Simplifying tax and welfare

Few people would argue that the UK tax system is either simple or fair. It seems to have many loopholes that stimulate jobs in creative accountancy, but deprive the nation of tax. It has sharp cut-offs instead of smooth gradients, creating problems for people whose income rises a few pounds above certain thresholds. We need taxation, but it needs to be fair and transparent, and what that means depends on your political allegiances, but there is some common ground. Most of us would prefer a simpler system than the ludicrously complicated one we have now and most of us would like a system that applies to everyone and avoids loopholes.

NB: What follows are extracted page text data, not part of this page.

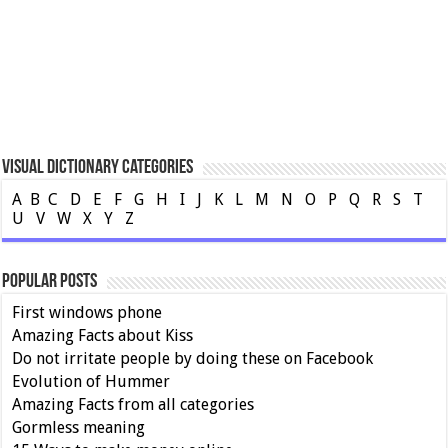
Visual Dictionary Categories
A
B
C
D
E
F
G
H
I
J
K
L
M
N
O
P
Q
R
S
T
U
V
W
X
Y
Z
Popular Posts
First windows phone
Amazing Facts about Kiss
Do not irritate people by doing these on Facebook
Evolution of Hummer
Amazing Facts from all categories
Gormless meaning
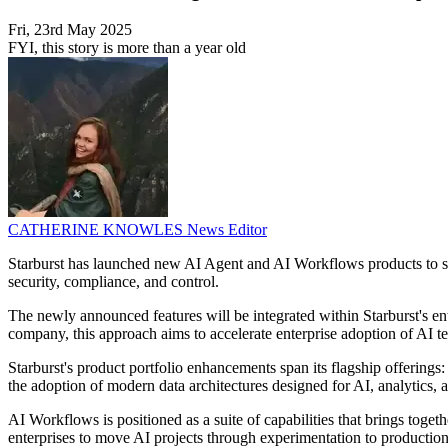
Fri, 23rd May 2025
FYI, this story is more than a year old
CATHERINE KNOWLES
News Editor
Starburst has launched new AI Agent and AI Workflows products to supp
security, compliance, and control.
The newly announced features will be integrated within Starburst's ent
company, this approach aims to accelerate enterprise adoption of AI tech
Starburst's product portfolio enhancements span its flagship offering
the adoption of modern data architectures designed for AI, analytics, 
AI Workflows is positioned as a suite of capabilities that brings toge
enterprises to move AI projects through experimentation to productio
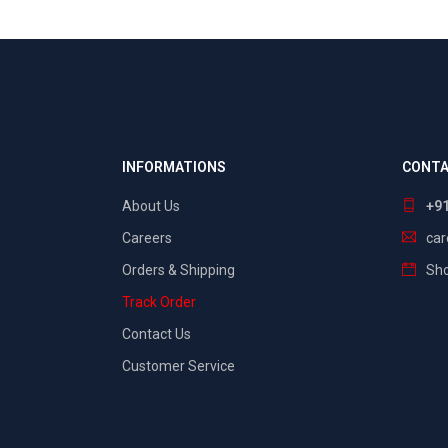
INFORMATIONS
CONTA
About Us
+9
Careers
ca
Orders & Shipping
Sho
Track Order
Contact Us
Customer Service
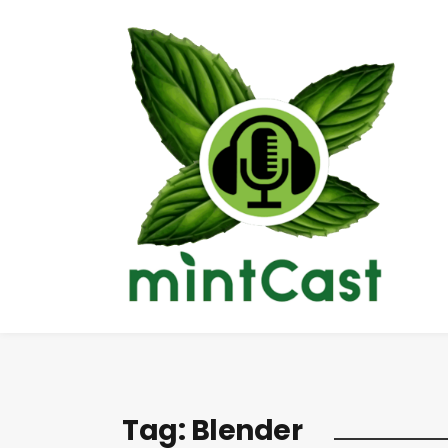
Tag:
Blender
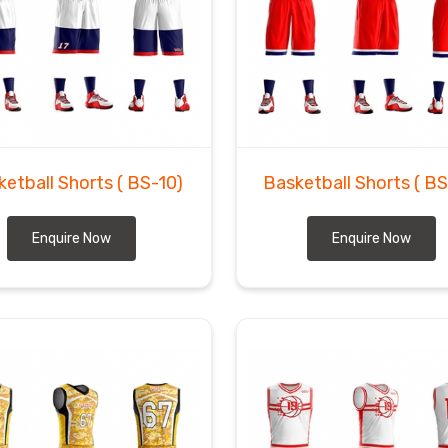
ketball Shorts
( BS-10)
Basketball Shorts
( B
Enquire Now
Enquire Now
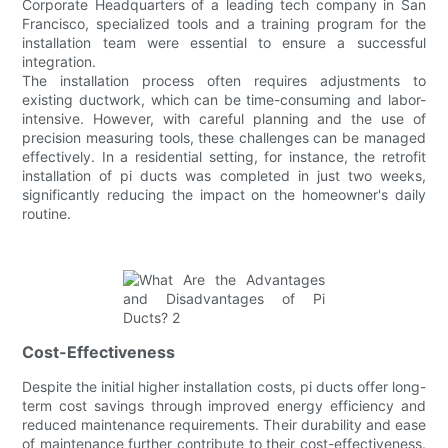
Corporate Headquarters of a leading tech company in San
Francisco, specialized tools and a training program for the
installation team were essential to ensure a successful
integration.
The installation process often requires adjustments to
existing ductwork, which can be time-consuming and labor-
intensive. However, with careful planning and the use of
precision measuring tools, these challenges can be managed
effectively. In a residential setting, for instance, the retrofit
installation of pi ducts was completed in just two weeks,
significantly reducing the impact on the homeowner's daily
routine.
Cost-Effectiveness
Despite the initial higher installation costs, pi ducts offer long-
term cost savings through improved energy efficiency and
reduced maintenance requirements. Their durability and ease
of maintenance further contribute to their cost-effectiveness.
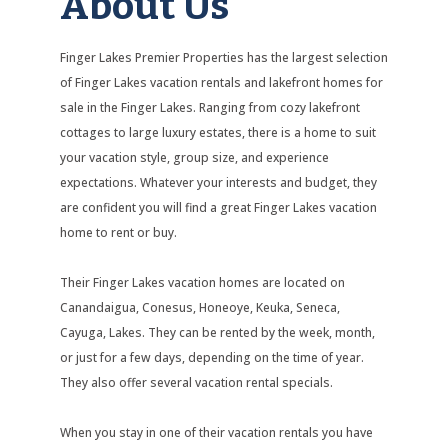
About Us
Finger Lakes Premier Properties has the largest selection
of Finger Lakes vacation rentals and lakefront homes for
sale in the Finger Lakes. Ranging from cozy lakefront
cottages to large luxury estates, there is a home to suit
your vacation style, group size, and experience
expectations. Whatever your interests and budget, they
are confident you will find a great Finger Lakes vacation
home to rent or buy.
Their Finger Lakes vacation homes are located on
Canandaigua, Conesus, Honeoye, Keuka, Seneca,
Cayuga, Lakes. They can be rented by the week, month,
or just for a few days, depending on the time of year.
They also offer several vacation rental specials.
When you stay in one of their vacation rentals you have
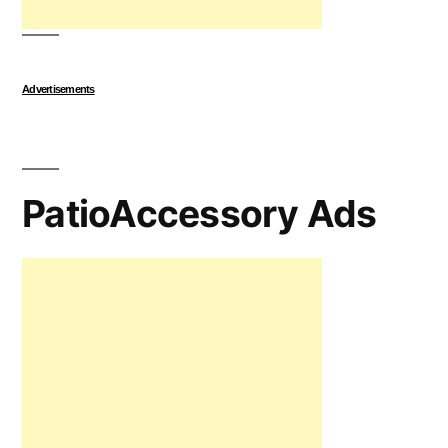
Advertisements
PatioAccessory Ads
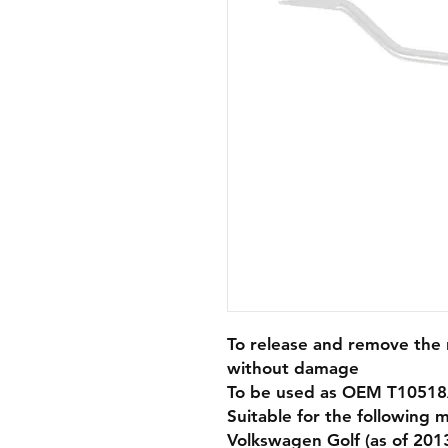
To release and remove the r
without damage
To be used as OEM T10518
Suitable for the following 
Volkswagen Golf (as of 201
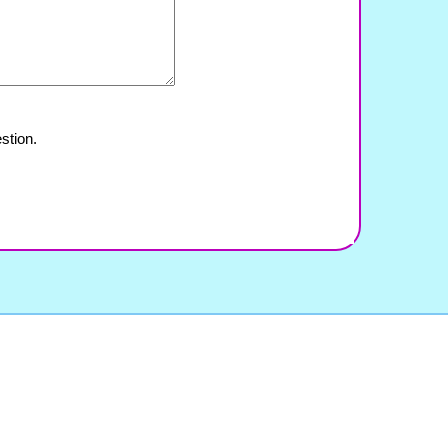
stion.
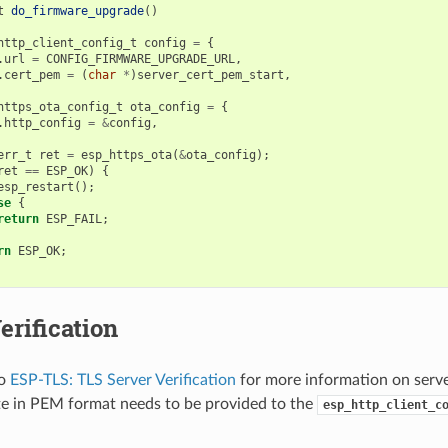
t
do_firmware_upgrade
()
http_client_config_t
config
=
{
.
url
=
CONFIG_FIRMWARE_UPGRADE_URL
,
.
cert_pem
=
(
char
*
)
server_cert_pem_start
,
https_ota_config_t
ota_config
=
{
.
http_config
=
&
config
,
err_t
ret
=
esp_https_ota
(
&
ota_config
);
ret
==
ESP_OK
)
{
esp_restart
();
se
{
return
ESP_FAIL
;
rn
ESP_OK
;
erification
to
ESP-TLS: TLS Server Verification
for more information on server
ate in PEM format needs to be provided to the
esp_http_client_c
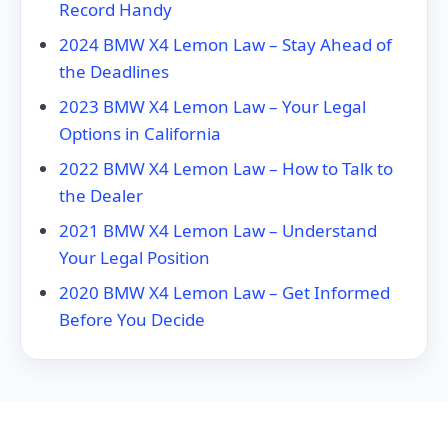
Record Handy
2024 BMW X4 Lemon Law – Stay Ahead of
the Deadlines
2023 BMW X4 Lemon Law – Your Legal
Options in California
2022 BMW X4 Lemon Law – How to Talk to
the Dealer
2021 BMW X4 Lemon Law – Understand
Your Legal Position
2020 BMW X4 Lemon Law – Get Informed
Before You Decide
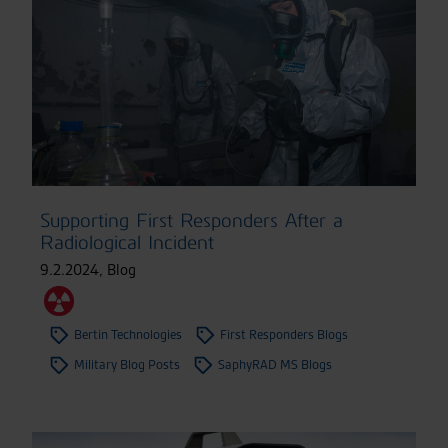
Supporting First Responders After a
Radiological Incident
9.2.2024
,
Blog
Bertin Technologies
First Responders Blogs
Military Blog Posts
SaphyRAD MS Blogs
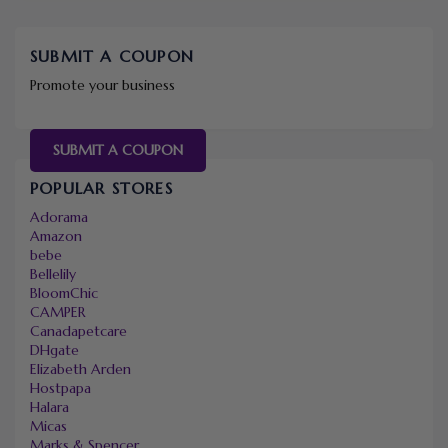
SUBMIT A COUPON
Promote your business
SUBMIT A COUPON
POPULAR STORES
Adorama
Amazon
bebe
Bellelily
BloomChic
CAMPER
Canadapetcare
DHgate
Elizabeth Arden
Hostpapa
Halara
Micas
Marks & Spencer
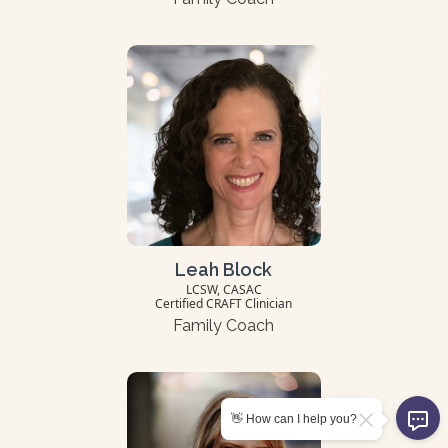
Leah Block
LCSW, CASAC
Certified CRAFT Clinician
Family Coach
👋 How can I help you?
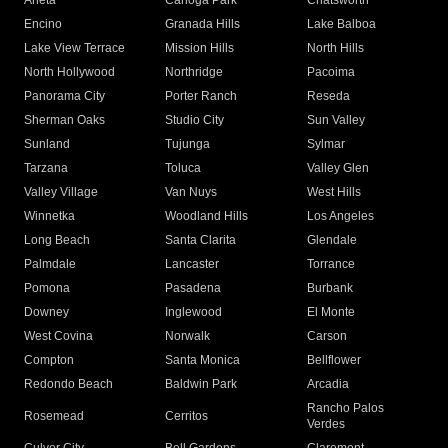
Arleta
Canoga Park
Chatsworth
Encino
Granada Hills
Lake Balboa
Lake View Terrace
Mission Hills
North Hills
North Hollywood
Northridge
Pacoima
Panorama City
Porter Ranch
Reseda
Sherman Oaks
Studio City
Sun Valley
Sunland
Tujunga
Sylmar
Tarzana
Toluca
Valley Glen
Valley Village
Van Nuys
West Hills
Winnetka
Woodland Hills
Los Angeles
Long Beach
Santa Clarita
Glendale
Palmdale
Lancaster
Torrance
Pomona
Pasadena
Burbank
Downey
Inglewood
El Monte
West Covina
Norwalk
Carson
Compton
Santa Monica
Bellflower
Redondo Beach
Baldwin Park
Arcadia
Rancho Palos
Rosemead
Cerritos
Verdes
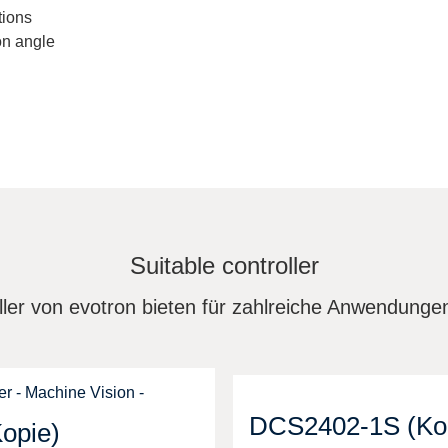
tions
on angle
Suitable controller
ler von evotron bieten für zahlreiche Anwendung
DCS2402-1S (Ko
opie)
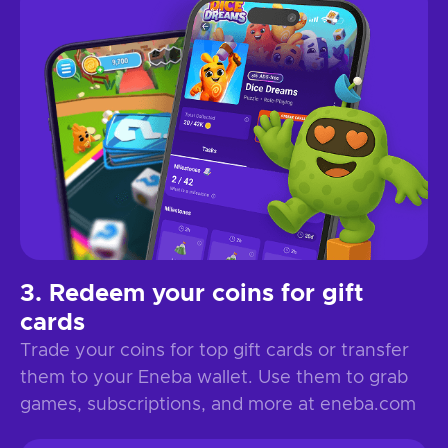
Redeem your coins for gift
cards
Trade your coins for top gift cards or transfer
them to your Eneba wallet. Use them to grab
games, subscriptions, and more at eneba.com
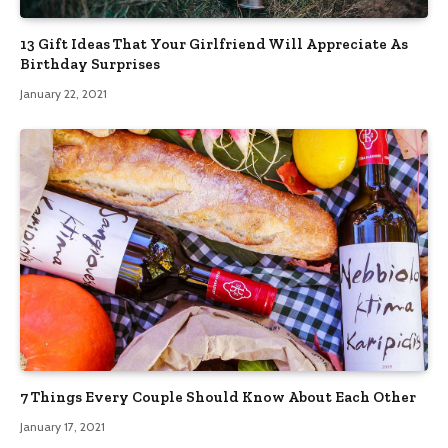
13 Gift Ideas That Your Girlfriend Will Appreciate As
Birthday Surprises
January 22, 2021
7 Things Every Couple Should Know About Each Other
January 17, 2021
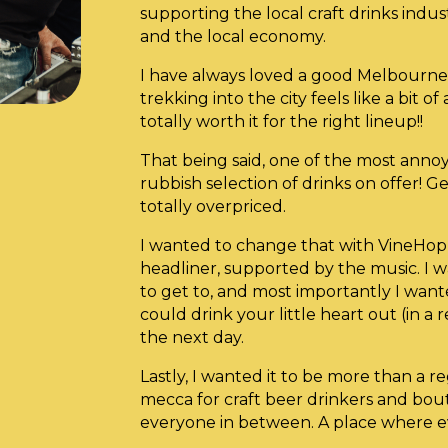
supporting the local craft drinks indus
and the local economy.
I have always loved a good Melbourne 
trekking into the city feels like a bit of
totally worth it for the right lineup!!
That being said, one of the most annoy
rubbish selection of drinks on offer! G
totally overpriced.
I wanted to change that with VineHop
headliner, supported by the music. I 
to get to, and most importantly I want
could drink your little heart out (in a 
the next day.
Lastly, I wanted it to be more than a re
mecca for craft beer drinkers and bout
everyone in between. A place where e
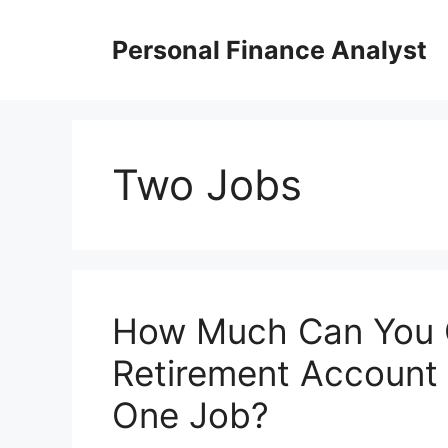
Skip
to
Personal Finance Analyst
content
Two Jobs
How Much Can You C
Retirement Account
One Job?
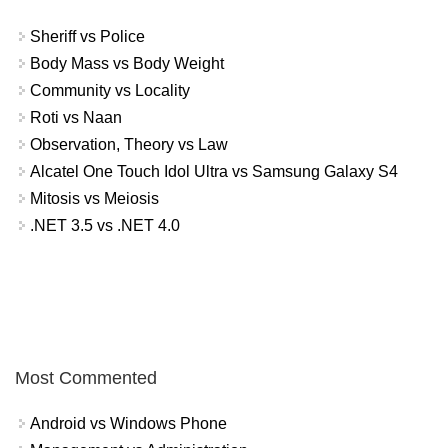
Sheriff vs Police
Body Mass vs Body Weight
Community vs Locality
Roti vs Naan
Observation, Theory vs Law
Alcatel One Touch Idol Ultra vs Samsung Galaxy S4
Mitosis vs Meiosis
.NET 3.5 vs .NET 4.0
Most Commented
Android vs Windows Phone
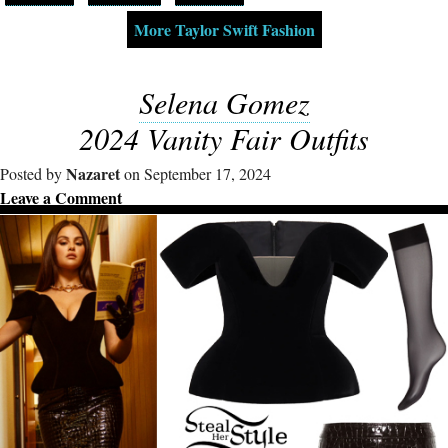
More Taylor Swift Fashion
Selena Gomez
2024 Vanity Fair Outfits
Nazaret
Posted by
on September 17, 2024
Leave a Comment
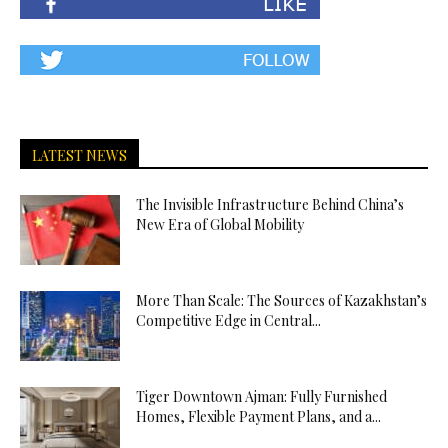
LATEST NEWS
The Invisible Infrastructure Behind China’s
New Era of Global Mobility
More Than Scale: The Sources of Kazakhstan’s
Competitive Edge in Central...
Tiger Downtown Ajman: Fully Furnished
Homes, Flexible Payment Plans, and a...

The rich are becoming ever richer, even during the economic problems  (in fact some even appear to be using the recession as an excuse to depress wages for junior staff to increase company profits and thereby be rewarded more themselves). Some rich people pay their dues properly, some avoid paying taxes by roaming around the world, never staying anywhere long enough to incur local tax demands. It may be too hard to introduce global taxes, or to stop tax havens from operating, but it is possible to ensure that all income earned from sales in the UK is taxed here.

Ensuring full taxation

Electronic cash opens the potential for ensuring that all financial transactions in the country go through a tax gateway, which could immediately and at the point of transaction determine what tax is due and deduct it. If we want, a complex algorithm could be used, taking into account the circumstances of the agencies involved and the nature of the transaction – number crunching is very cheap and no human needs to be involved after the algorithms are determined so it could be virtually cost-free however complex. Or we could decide that the rate is a fixed percentage regardless of purpose. It doesn’t even have to threaten privacy, it could be totally anonymous if there are no different rates. With all transactions included, and the algorithms applying at point of transaction, there would be no need to know remember who is involved or why.

In favour of a flat tax

Different sorts of income sources are taxed differently today. It makes sense to me to have a single flat tax of rate for all income, whatever its source – why should it matter how you earn your income? Today, there are many rates and exceptions. Since people can take income by pay, dividends, capital gains, interest, gambling, lotteries, and inheritance, a fair system would just count it all up and tax it all at the same rate. This could apply to companies too, at the same rate, since some people own companies and money accumulating in them is part of their income. Ditto property development, any gains when selling or renting a property could be taxed at that rate. Company owners would be treated like everyone else, and pay on the same basis as employees.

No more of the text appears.